According to him, the bandits came into the country on motorcycles and are recruited through the social media – especially facebook.
Niger State Governor Abubakar Sani-Bello, who stated this on Wednesday, said he had tabled the matter and other security challenge facing his state before President Muhammadu Buhari.
He spoke to reporters at the State House after meeting with the President.
Niger is one of the states in the North where banditry and kidnapping are rampant.
Sani-Bello added that the other bandits attacking his people are from neigbouring Zamfara and Kaduna states.
The governor added that besides kidnapping and other forms of crimes, which the bandits commit, they are also threatening the nation’s food security by attacking farming, burning farms and killing animals and livestock.
The governor explained that he visited President Buhari to seek federal help against banditry and the repair of deplorable roads in the state.
He said: “The situation is very bad. Niger is 73,000 square kilometers. It’s the size of the entire Southsouth and Southeast (put together). So, first of all, we have limited number of security personnel and I think we have to start thinking of increasing the number so that we are able to cover most of the local government within the state.
“Some of our local governments are up to 6,000 to 7,000 square kilometers. For example, the Bobi Grazing Reserve, established by the state government, the CBN and the Federal Government to stop the movement of cattle and avoid herders/farmers conflict, has become a target.
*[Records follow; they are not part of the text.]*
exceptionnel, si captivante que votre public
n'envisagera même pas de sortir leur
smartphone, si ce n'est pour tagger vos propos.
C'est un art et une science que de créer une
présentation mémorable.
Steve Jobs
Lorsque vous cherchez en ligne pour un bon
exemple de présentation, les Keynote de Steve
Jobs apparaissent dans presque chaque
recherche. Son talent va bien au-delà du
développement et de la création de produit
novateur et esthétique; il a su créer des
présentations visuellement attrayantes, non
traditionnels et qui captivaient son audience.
“That is the only location where you can find in one constituency 5,000 to 6,000 herds of cows. So, most of the bandits have started focusing their attention on the Bobi Grazing Reserve. Because we have investors that have started investing in capital, equipment and processing facilities. We do not want to discourage them. So, we applied most of our resources and efforts towards protecting the grazing reserve.
“But we are having influx of bandits from neigbouring states, especially Zamfara and Kaduna states. It is difficult to patrol those areas because vehicles do not go there and it is a forest, which means we will need the federal might, especially the Air Force. By the way, the Air Force has been doing a extremely well in recent times to support our ground operations.
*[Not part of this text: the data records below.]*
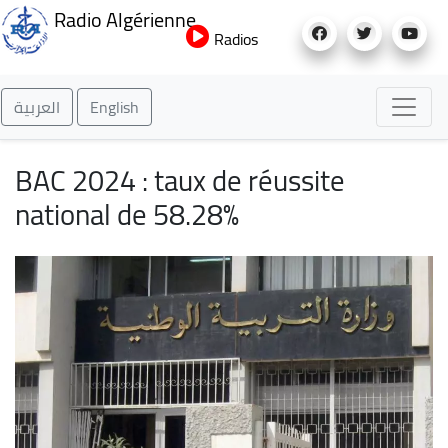
Aller
Radio Algérienne
au
Radios
contenu
principal
العربية
English
BAC 2024 : taux de réussite
national de 58.28%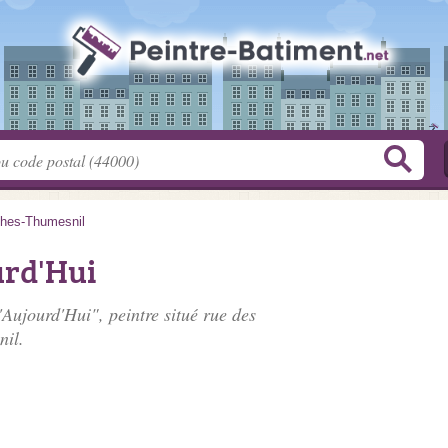
hes-Thumesnil
urd'Hui
'Aujourd'Hui", peintre situé
rue des
nil.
“In one particular case, we arrested bandits that are foreigners from as far as Sudan and Mali and they came on motor cycles.
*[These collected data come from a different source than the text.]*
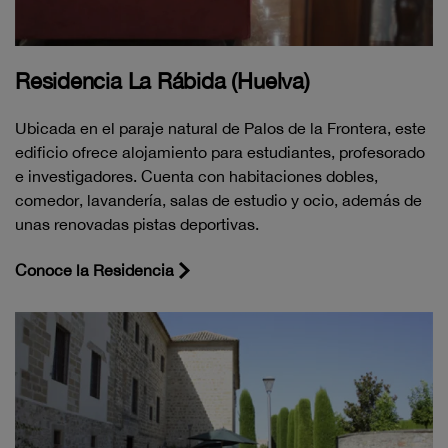
Residencia La Rábida (Huelva)
Ubicada en el paraje natural de Palos de la Frontera, este
edificio ofrece alojamiento para estudiantes, profesorado
e investigadores. Cuenta con habitaciones dobles,
comedor, lavandería, salas de estudio y ocio, además de
unas renovadas pistas deportivas.
Conoce la Residencia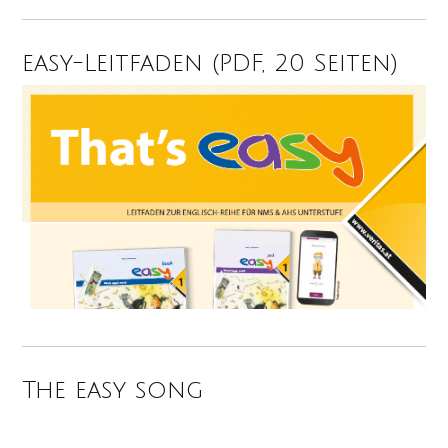
easy-Leitfaden (PDF, 20 Seiten)
The easy song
“They are being recruited through social media, through Facebook in some cases. They confessed to this. They governor said the activities of bandits differ from place to place. Some are cattle rustlers. Some believe they are fighting some kind of jihadist activity. Some believe they are fighting corruption. They see any uniformed person, political office holders as corrupt.
“We have a major problem and it must stop.”
He said: “The dynamics of the criminal activities have changed. They started with armed robbery. Then, they moved to cattle rustling and then, to kidnapping as a means of getting money.
“But recently, the trend has changed. They started burning farms and animals. So, this has given me some concerns and at the same time, it has kept me thinking. What is the motive?
“I can understand if you kidnap, you are looking for money. But, when you burn farms, then, there is something else happening. Or when you kill animals. They go to villages and kill animals. They don’t steal.
“So, if you stop people from going to farms, it means you are trying to deprive that nation of food security. Why will someone want to deprive people of food security? Niger State has the capacity of feeding the entire country. We have the water bodies for dry season farming, we produce a lot of rice, maize.”
He said although he had attended a meeting with bandits, “I cannot imagine myself as a state governor and chief security officer of a state, sitting down and negotiating with bandits.”
He said bandits “are never honest in their talks. Even when they were given the opportunity they failed to keep the agreement. And whenever they surrender their arms and they don’t ask for anything in return, then, you can tell it is not an honest negotiation.”
On the efforts being made by the state to contain banditry, he said: “Let me tell you what has worked so far and we have made a lot of progress. I moved the responsibility of security to the committee level. And at the committee level, they know themselves.
“Vigilantes are controlled by the local government, they are defending their farmlands. They are defending their families.